Towards improving code integrity on Linux
Herein we present a recipe to improve the security posture and prevent attacks on code integrity of Azure Linux Instances that are used to host container workloads.
Managing deployments at Scale
When operating on a large scale in Azure, we used image-based deployments to limit the number of bespoke instance configurations prevalent in the fleet especially at the O/S level. The primary components of a Linux based Virtual Machine image are the Kernel, Root Filesystem and several filesystems that are created over various disk partitions. We established the provenance and trust of all the binaries deployed in the fleet by requiring secure-boot that is engaged through Azure Trusted Launch. We implemented signature validation of the OCI containers through containerd.
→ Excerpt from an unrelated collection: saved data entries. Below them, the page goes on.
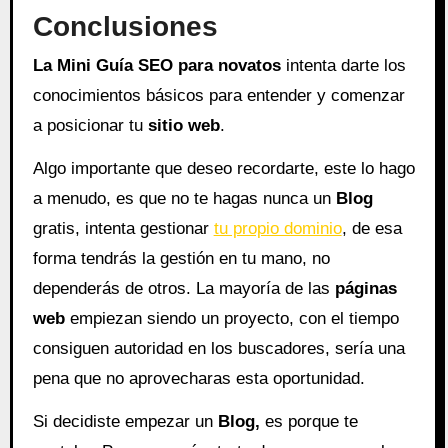
Conclusiones
La Mini Guía SEO para novatos
intenta darte los
conocimientos básicos para entender y comenzar
a posicionar tu
sitio web
.
Algo importante que deseo recordarte, este lo hago
a menudo, es que no te hagas nunca un
Blog
gratis, intenta gestionar
tu propio dominio
, de esa
forma tendrás la gestión en tu mano, no
dependerás de otros. La mayoría de las
páginas
web
empiezan siendo un proyecto, con el tiempo
consiguen autoridad en los buscadores, sería una
pena que no aprovecharas esta oportunidad.
Si decidiste empezar un
Blog,
es porque te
Protecting the Root Filesystem
We implemented DM-Verity Protection on the Root Filesystem which rendered it immutable at runtime. Any offline attacks including modifications to its contents would be made tamper resistant by the DM-Verity feature. We protected the DM Verity root-hash by saving it as part of the kernel command line within the initramfs and enclosing it in a signed Unified Kernel Image (UKI). The secure-boot feature verified the UKI signature which effectively is a verification for the enclosed kernel, the kernel command line including the DM-Verity root hash and the contents of the initramfs.
Runtime Code Integrity
We engaged the Integrity Protection Enforcement (IPE) feature which operates in the form of a Linux Security Module within the Linux Kernel. IPE leverages the immutable security properties of system components when making security decisions. It places itself in the control path of file access in the Linux Kernel and checks the provenance of the files to either being protected by DM-Verity, FS-Verity or their origin in the initramfs (which is verified by the bootloader) and grants access according to a configurable policy. By leveraging provenance to DM-Verity and FS-Verity, IPE also protects from offline attacks on the system.
IPE Policy
The IPE Policy is stored in the securityfs (which is used by security modules) and is expected to be signed by a key in the kernel’s trusted key ring.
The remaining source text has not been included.